Go through the following data and transcribe exactly the stretch of lines from the one holding "В ТОМ ЧИСЛЕ ДЛЯ КРУПНЫХ" to the one holding "МИНИМУМ ЗЕМЛЯНЫХ РАБОТ", both included.
---- Provided information
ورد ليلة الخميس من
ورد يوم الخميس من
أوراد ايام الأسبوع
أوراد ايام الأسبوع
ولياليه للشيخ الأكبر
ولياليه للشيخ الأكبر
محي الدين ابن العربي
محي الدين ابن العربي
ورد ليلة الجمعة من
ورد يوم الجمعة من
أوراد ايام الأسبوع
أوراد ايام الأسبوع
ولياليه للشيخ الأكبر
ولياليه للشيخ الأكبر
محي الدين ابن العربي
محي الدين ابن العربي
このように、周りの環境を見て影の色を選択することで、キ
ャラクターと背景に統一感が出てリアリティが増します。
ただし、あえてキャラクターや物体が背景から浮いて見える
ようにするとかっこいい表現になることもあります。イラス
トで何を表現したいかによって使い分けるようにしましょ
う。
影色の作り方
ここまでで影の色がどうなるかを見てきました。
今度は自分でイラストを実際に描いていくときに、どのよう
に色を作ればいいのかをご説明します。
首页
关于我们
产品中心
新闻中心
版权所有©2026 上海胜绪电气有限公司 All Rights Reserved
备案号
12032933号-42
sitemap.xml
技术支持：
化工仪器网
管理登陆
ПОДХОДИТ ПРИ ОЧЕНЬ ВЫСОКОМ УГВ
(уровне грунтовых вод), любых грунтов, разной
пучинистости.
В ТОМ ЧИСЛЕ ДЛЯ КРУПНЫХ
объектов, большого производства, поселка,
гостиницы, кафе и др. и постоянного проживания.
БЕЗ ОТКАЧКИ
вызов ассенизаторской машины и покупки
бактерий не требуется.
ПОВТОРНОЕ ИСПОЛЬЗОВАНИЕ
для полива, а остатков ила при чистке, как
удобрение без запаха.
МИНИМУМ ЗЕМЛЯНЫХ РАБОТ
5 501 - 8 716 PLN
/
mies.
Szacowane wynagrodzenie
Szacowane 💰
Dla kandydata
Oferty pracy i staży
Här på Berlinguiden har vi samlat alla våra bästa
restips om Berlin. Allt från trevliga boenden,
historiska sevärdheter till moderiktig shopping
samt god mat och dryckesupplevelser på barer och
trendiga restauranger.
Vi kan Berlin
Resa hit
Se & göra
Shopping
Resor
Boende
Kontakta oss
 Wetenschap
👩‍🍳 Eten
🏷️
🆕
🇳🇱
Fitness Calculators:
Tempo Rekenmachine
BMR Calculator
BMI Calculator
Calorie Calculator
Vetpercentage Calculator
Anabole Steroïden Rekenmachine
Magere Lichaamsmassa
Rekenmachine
--------
__Answer for this exercise__.
В ТОМ ЧИСЛЕ ДЛЯ КРУПНЫХ
объектов, большого производства, поселка,
гостиницы, кафе и др. и постоянного проживания.
БЕЗ ОТКАЧКИ
вызов ассенизаторской машины и покупки
бактерий не требуется.
ПОВТОРНОЕ ИСПОЛЬЗОВАНИЕ
для полива, а остатков ила при чистке, как
удобрение без запаха.
МИНИМУМ ЗЕМЛЯНЫХ РАБОТ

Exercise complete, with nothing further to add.